Ian Charles Lepine seeks to present beings trapped in a crossroads of contradiction: his interest is to display creatures whose very existence negates their very existence. These are beings at war with themselves, a war where all victories cannot but prove pyrrhic.

 

His sculptures are frequently accompanied by a poem in either English, French, or Italian, that seeks to give word to the tragedy intrinsic to the form.

Author: Ian Charles Lepine

Year: 2022

Title: Excalibur

Technique: Ceramic clay sculpture, painted with oxides and enamel.

The mythical sword offered to Arthur Pendragon by the lady of the lake. In Arthurian legend, it is not the lady who wields it but a hand that comes out of the water, here rendered more masculine than feminine, as a mirror to Arthur's own hand, who must grab his own destiny.

    This fountain incorporates elements from the myth into its very material, thus the water that pours from the pummel is collected into a shallow mirror that reflects the heavens back into themselves.

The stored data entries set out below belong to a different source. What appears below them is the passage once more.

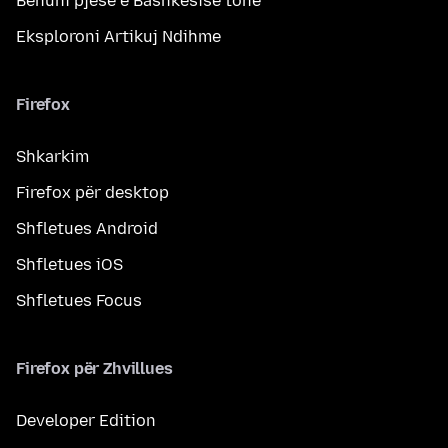
Bëhuni pjesë e Bashkësisë tonë
Eksploroni Artikuj Ndihme
Firefox
Shkarkim
Firefox për desktop
Shfletues Android
Shfletues iOS
Shfletues Focus
Firefox për Zhvillues
Developer Edition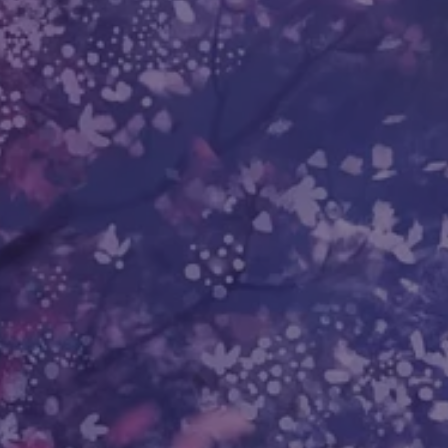
плодотворных действий всей нашей 
возможность разобраться с неразре
волнующие отношения с жизнью. Что
читателей годовой программой, сост
и сильных медитаций с инструкцией 
он ни настал, мы не ощущали, что с
Год выпуска: 2016 г.
Исполнитель: Nikosho
Издательство: Аудиокнига своими р
Аудио кодек: MP3
Битрейт аудио: VBR V0
Время звучания: 06:21:40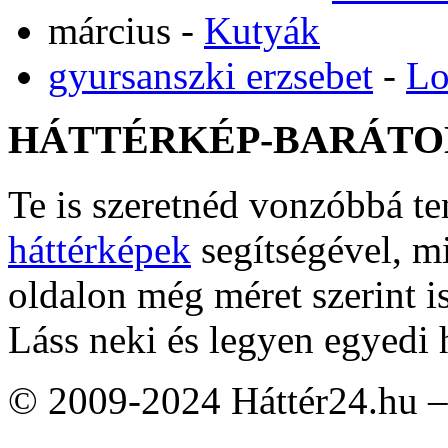
március
-
Kutyák
gyursanszki erzsebet
-
Lo
HÁTTÉRKÉP-BARÁTO
Te is szeretnéd vonzóbbá t
háttérképek
segítségével, m
oldalon még méret szerint i
Láss neki és legyen egyedi 
© 2009-2024 Háttér24.hu – 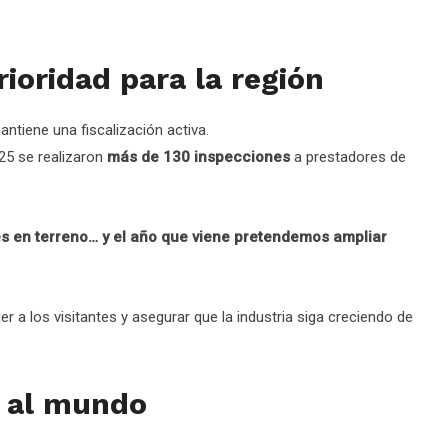
rioridad para la región
ntiene una fiscalización activa.
025 se realizaron
más de 130 inspecciones
a prestadores de
s en terreno… y el año que viene pretendemos ampliar
r a los visitantes y asegurar que la industria siga creciendo de
a al mundo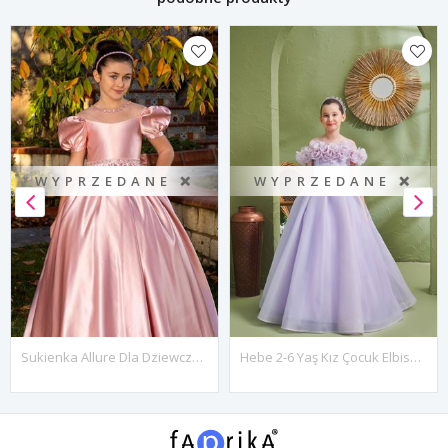
WYPRZEDANE ❌
WYPRZEDANE ❌
Sukienka Allure Dla Dziewczynki 2-6 Lat 20084 W Kolorze Pudrowym
Hebe 2-6 Yaş Kız Çocuk Elbise 20187 Lila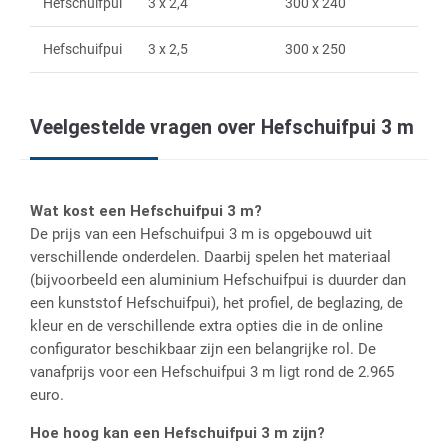
Hefschuifpui
3 x 2,4
300 x 240
Hefschuifpui
3 x 2,5
300 x 250
Veelgestelde vragen over Hefschuifpui 3 m
Wat kost een Hefschuifpui 3 m?
De prijs van een Hefschuifpui 3 m is opgebouwd uit
verschillende onderdelen. Daarbij spelen het materiaal
(bijvoorbeeld een aluminium Hefschuifpui is duurder dan
een kunststof Hefschuifpui), het profiel, de beglazing, de
kleur en de verschillende extra opties die in de online
configurator beschikbaar zijn een belangrijke rol. De
vanafprijs voor een Hefschuifpui 3 m ligt rond de 2.965
euro.
Hoe hoog kan een Hefschuifpui 3 m zijn?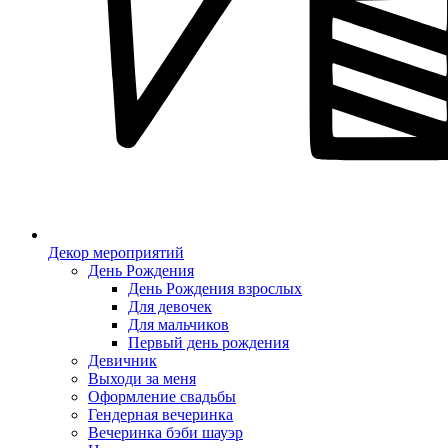
Декор мероприятий
День Рождения
День Рождения взрослых
Для девочек
Для мальчиков
Первый день рождения
Девичник
Выходи за меня
Оформление свадьбы
Гендерная вечеринка
Вечеринка бэби шауэр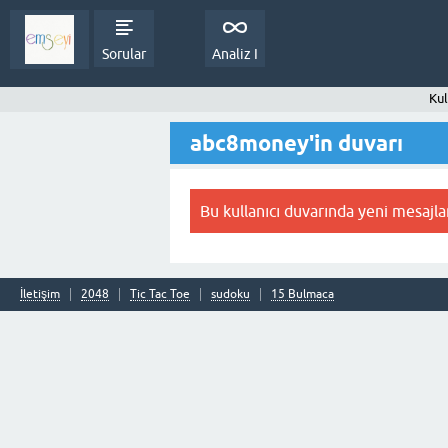
Sorular
Analiz I
Kul
abc8money'in duvarı
Bu kullanıcı duvarında yeni mesajla
İletişim
2048
Tic Tac Toe
sudoku
15 Bulmaca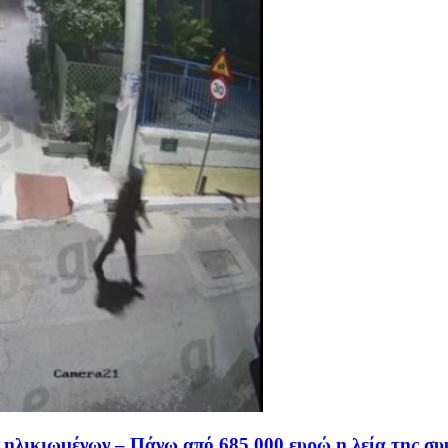
 ηλικιωμένων – Πάνω από 685.000 ευρώ η λεία της σ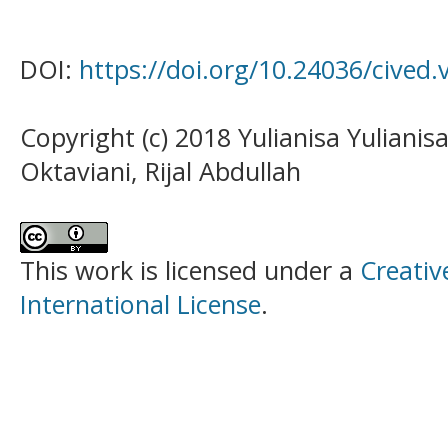
DOI:
https://doi.org/10.24036/cived.
Copyright (c) 2018 Yulianisa Yulianis
Oktaviani, Rijal Abdullah
This work is licensed under a
Creativ
International License
.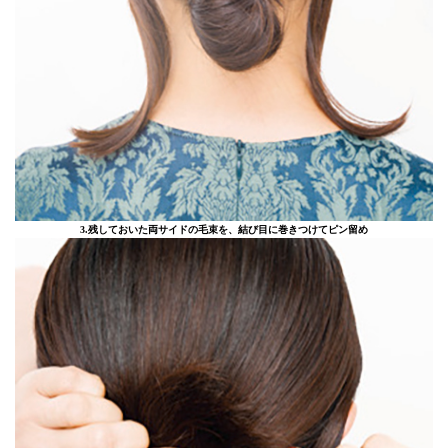
3.残しておいた両サイドの毛束を、結び目に巻きつけてピン留め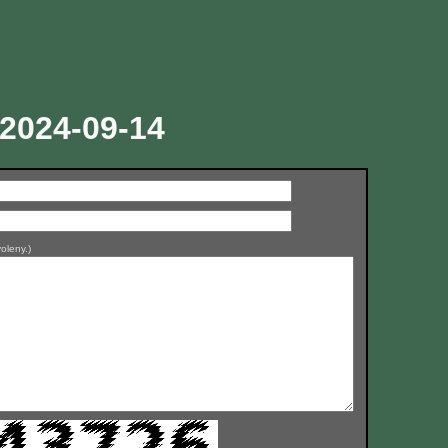
 2024-09-14
oleny.)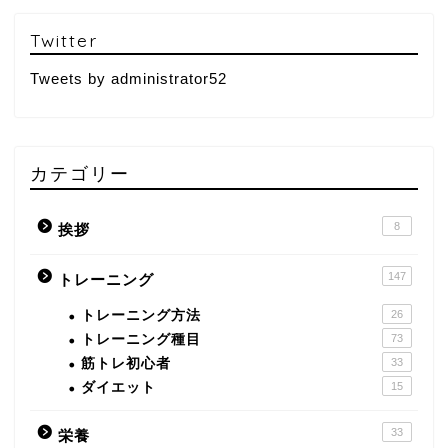
Twitter
Tweets by administrator52
カテゴリー
8
挨拶
147
トレーニング
トレーニング方法
26
トレーニング種目
73
筋トレ初心者
33
ダイエット
15
33
栄養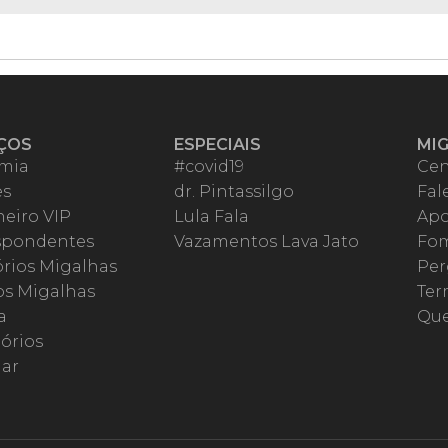
ÇOS
ESPECIAIS
MI
mia
#covid19
Cen
es
dr. Pintassilgo
Fal
eiro VIP
Lula Fala
Apo
spondentes
Vazamentos Lava Jato
Fom
órios Migalhas
Per
os Migalhas
Ter
a
Qu
órios
ar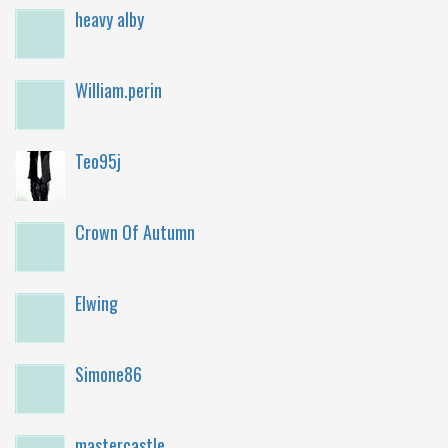
heavy alby
William.perin
Teo95j
Crown Of Autumn
Elwing
Simone86
mastercastle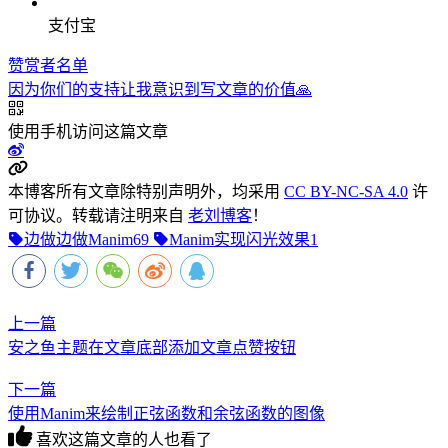
支付宝
赞赏者名单
因为你们的支持让我意识到写文章的价值🙏
使用手机访问这篇文章
本博客所有文章除特别声明外，均采用
CC BY-NC-SA 4.0
许
可协议。转载请注明来自
老刘博客
！
边做边做Manim
69
Manim实现闪光效果
1
上一篇
安之鱼主题在文章底部添加文章点赞按钮
下一篇
使用Manim来绘制正弦函数和余弦函数的图像
喜欢这篇文章的人也看了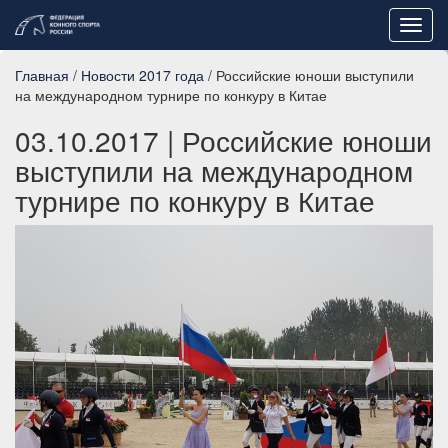
Toggl
navig
Главная
/
Новости 2017 года
/ Российские юноши выступили
на международном турнире по конкуру в Китае
03.10.2017
| Российские юноши
выступили на международном
турнире по конкуру в Китае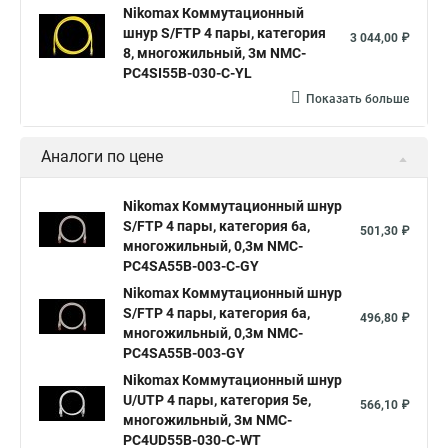
Nikomax Коммутационный
шнур S/FTP 4 пары, категория
3 044,00 ₽
8, многожильный, 3м NMC-
PC4SI55B-030-C-YL
Показать больше
Аналоги по цене
Nikomax Коммутационный шнур
S/FTP 4 пары, категория 6a,
501,30 ₽
многожильный, 0,3м NMC-
PC4SA55B-003-C-GY
Nikomax Коммутационный шнур
S/FTP 4 пары, категория 6a,
496,80 ₽
многожильный, 0,3м NMC-
PC4SA55B-003-GY
Nikomax Коммутационный шнур
U/UTP 4 пары, категория 5е,
566,10 ₽
многожильный, 3м NMC-
PC4UD55B-030-C-WT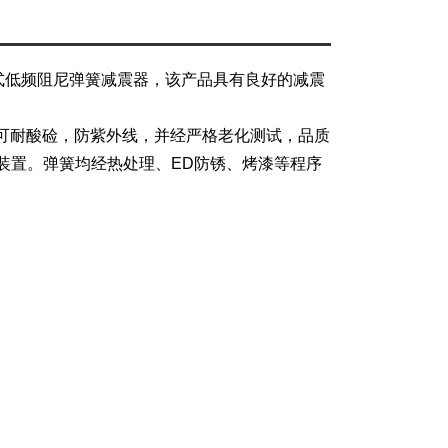
调式低频阻尼弹簧减震器，该产品具有良好的减震
质可耐酸硷，防紫外线，并经严格老化测试，品质
装置。弹簧均经热处理、ED防锈、烤漆等程序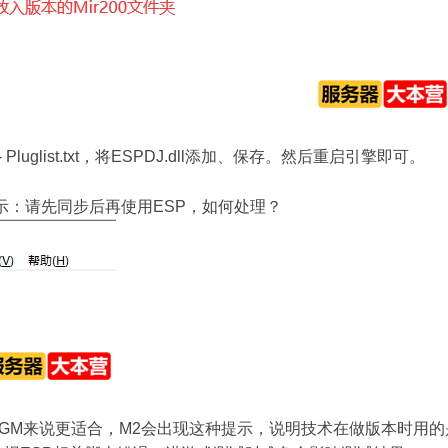
- Pluglist.txt，将ESPDJ.dll添加、保存。然后重启引擎即可。
示：请先同步后再使用ESP，如何处理？
GM来说更适合，M2会出现这种提示，说明技术在做版本时用的是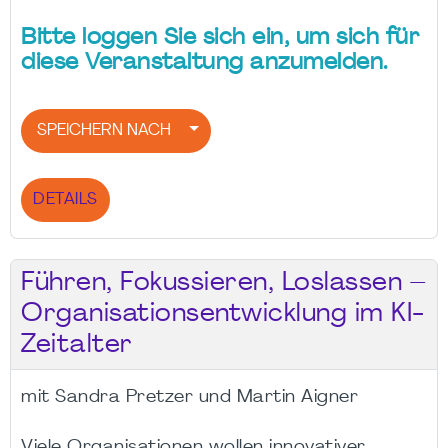
Bitte loggen Sie sich ein, um sich für
diese Veranstaltung anzumelden.
SPEICHERN NACH
DETAILS
Führen, Fokussieren, Loslassen –
Organisationsentwicklung im KI-
Zeitalter
mit Sandra Pretzer und Martin Aigner
Viele Organisationen wollen innovativer,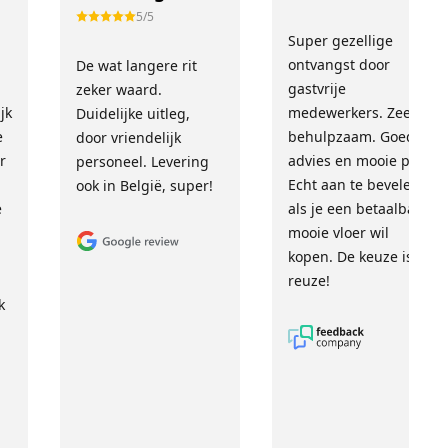
5/5
Super gezellige
!
ontvangst door
De wat langere rit
gastvrije
zeker waard.
jk
medewerkers. Zeer
Duidelijke uitleg,
e
behulpzaam. Goed
door vriendelijk
r
advies en mooie prijs.
personeel. Levering
Echt aan te bevelen
ook in België, super!
e
als je een betaalbare,
mooie vloer wil
kopen. De keuze is
reuze!
k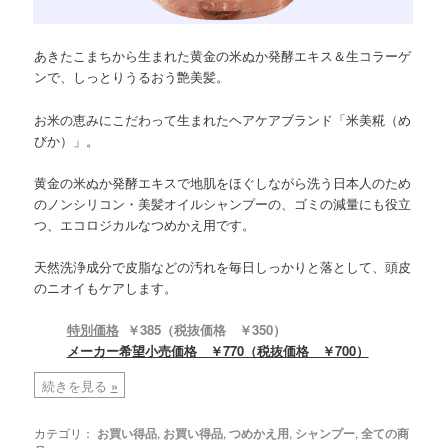
あきたこまちから生まれた黄金の米ぬか発酵エキス＆生コラーゲ
ンで、しっとりうるおう艶美髪。
お米の恵みにこだわって生まれたヘアケアブランド「米美糀（め
びか）」。
黄金の米ぬか発酵エキスで地肌をほぐしながら洗う日本人のため
のノンシリコン・美髪オイルシャンプーの、ゴミの減量にも役立
つ、エコロジカルなつめかえ用です。
天然洗浄成分で皮脂などの汚れを毎日しっかりと落として、頭皮
のニオイもケアします。
特別価格
￥385（税抜価格 ￥350）
メーカー希望小売価格 ￥770（税抜価格 ￥700）
続きを見る
»
カテゴリ：
お買い得品
,
お買い得品
,
つめかえ用
,
シャンプー
,
全ての商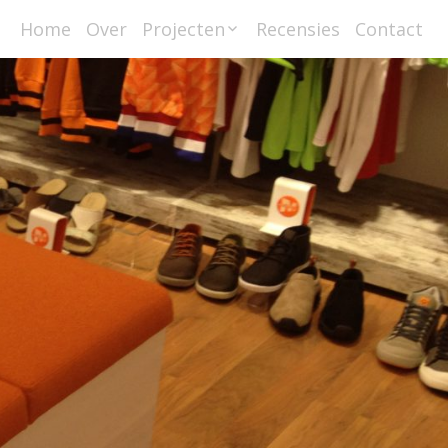
Home
Over
Projecten
Recensies
Contact
Scheepsbetimmerin
gen
Interieurbouw
Meubelmaken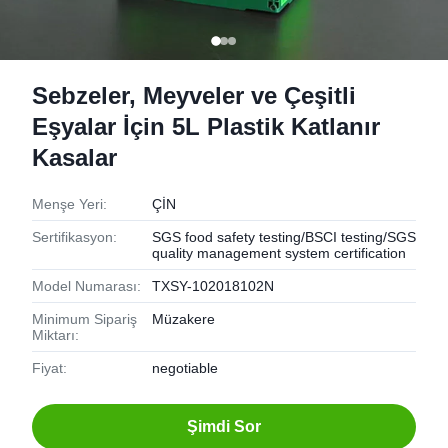
Sebzeler, Meyveler ve Çeşitli
Eşyalar İçin 5L Plastik Katlanır
Kasalar
Menşe Yeri:
ÇİN
Sertifikasyon:
SGS food safety testing/BSCI testing/SGS
quality management system certification
Model Numarası:
TXSY-102018102N
Minimum Sipariş
Müzakere
Miktarı:
Fiyat:
negotiable
Şimdi Sor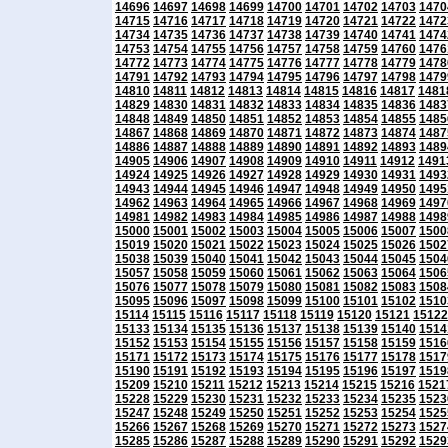
14696
14697
14698
14699
14700
14701
14702
14703
1470
14715
14716
14717
14718
14719
14720
14721
14722
1472
14734
14735
14736
14737
14738
14739
14740
14741
1474
14753
14754
14755
14756
14757
14758
14759
14760
1476
14772
14773
14774
14775
14776
14777
14778
14779
1478
14791
14792
14793
14794
14795
14796
14797
14798
1479
14810
14811
14812
14813
14814
14815
14816
14817
1481
14829
14830
14831
14832
14833
14834
14835
14836
1483
14848
14849
14850
14851
14852
14853
14854
14855
1485
14867
14868
14869
14870
14871
14872
14873
14874
1487
14886
14887
14888
14889
14890
14891
14892
14893
1489
14905
14906
14907
14908
14909
14910
14911
14912
1491
14924
14925
14926
14927
14928
14929
14930
14931
1493
14943
14944
14945
14946
14947
14948
14949
14950
1495
14962
14963
14964
14965
14966
14967
14968
14969
1497
14981
14982
14983
14984
14985
14986
14987
14988
1498
15000
15001
15002
15003
15004
15005
15006
15007
1500
15019
15020
15021
15022
15023
15024
15025
15026
1502
15038
15039
15040
15041
15042
15043
15044
15045
1504
15057
15058
15059
15060
15061
15062
15063
15064
1506
15076
15077
15078
15079
15080
15081
15082
15083
1508
15095
15096
15097
15098
15099
15100
15101
15102
1510
15114
15115
15116
15117
15118
15119
15120
15121
15122
15133
15134
15135
15136
15137
15138
15139
15140
1514
15152
15153
15154
15155
15156
15157
15158
15159
1516
15171
15172
15173
15174
15175
15176
15177
15178
1517
15190
15191
15192
15193
15194
15195
15196
15197
1519
15209
15210
15211
15212
15213
15214
15215
15216
1521
15228
15229
15230
15231
15232
15233
15234
15235
1523
15247
15248
15249
15250
15251
15252
15253
15254
1525
15266
15267
15268
15269
15270
15271
15272
15273
1527
15285
15286
15287
15288
15289
15290
15291
15292
1529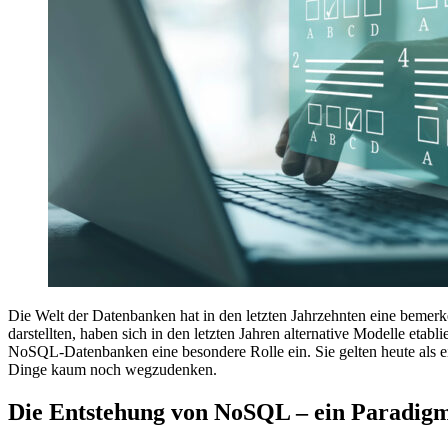
Die Welt der Datenbanken hat in den letzten Jahrzehnten eine bemer
darstellten, haben sich in den letzten Jahren alternative Modelle eta
NoSQL-Datenbanken eine besondere Rolle ein. Sie gelten heute als e
Dinge kaum noch wegzudenken.
Die Entstehung von NoSQL – ein Paradig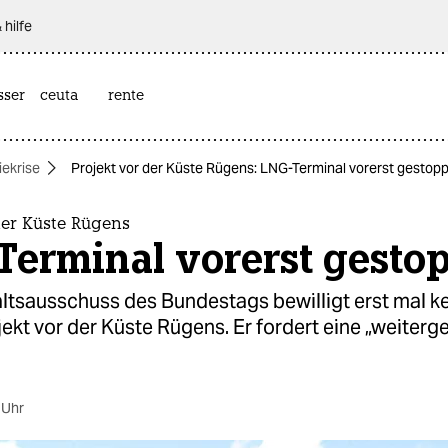
 hilfe
sser
ceuta
rente
iekrise
Projekt vor der Küste Rügens: LNG-Terminal vorerst gestopp
der Küste Rügens
Terminal vorerst gesto
ltsausschuss des Bundestags bewilligt erst mal ke
jekt vor der Küste Rügens. Er fordert eine „weiter
 Uhr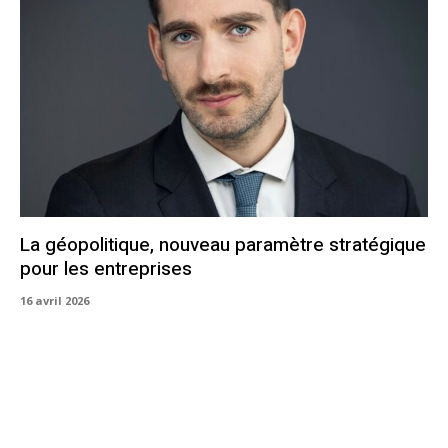
La géopolitique, nouveau paramètre stratégique
pour les entreprises
16 avril 2026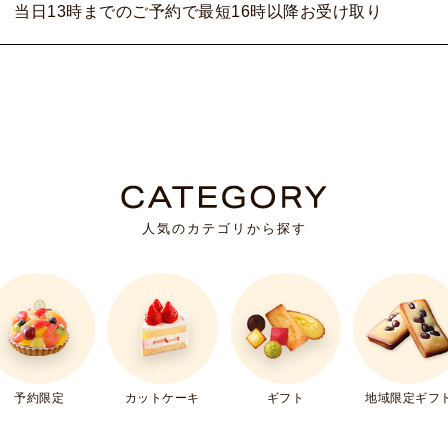
当日13時までのご予約で最短16時以降お受け取り
人気のカテゴリから探す
ギフト
予約限定
カットケーキ
地域限定ギフ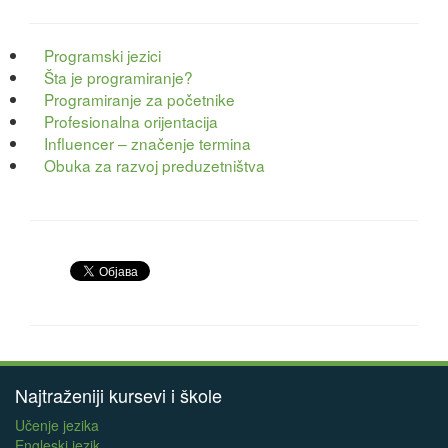
Programski jezici
Šta je programiranje?
Programiranje za početnike
Profesionalna orijentacija
Influencer – značenje termina
Obuka za razvoj preduzetništva
Najtraženiji kursevi i škole
Učenje jezika
Engleski jezik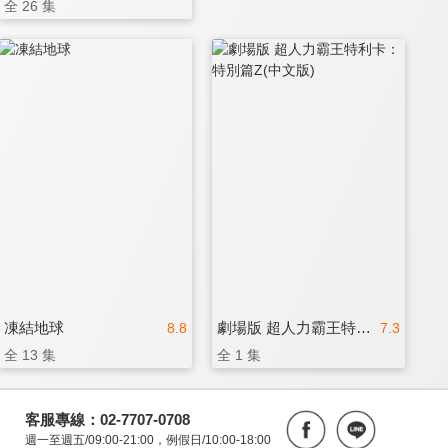
全 26 集
凍結地球
劇場版 超人力霸王特利卡：特別篇Z(中文版)
8.8
7.3
全 13 集
全 1 集
客服專線：02-7707-0708
週一至週五/09:00-21:00，例假日/10:00-18:00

    The sword bears no blade, save but infinity, thus highlighting its potential for creation rather than destruction. Such paradox is in some degree in the legend. Excalibur was a weapon, but its scabbard possessed magical protective qualities: whoever wore it was protected from harm.

 

Excalibur

 

She raised her hand to hold the very sky

As dripping from the pummel fell the lake

At once did fate resound; the earth did shake.

The blade infinity seemed to imply.

Within the seed of such a lofty spell

There hid phantasms of the world to come:

Of Camelot to live and die like Rome,

Of Guinevere, and Merlin e’er to dwell

Confined within a prison built by passion.

As such the contradiction of the blade:

To punish while the scabbard healed in aid,

Provoked in Fortune’s breast a deep emotion.

For here indeed was relic and abyss

And Arthur’s life, as well as Morgan’s kiss.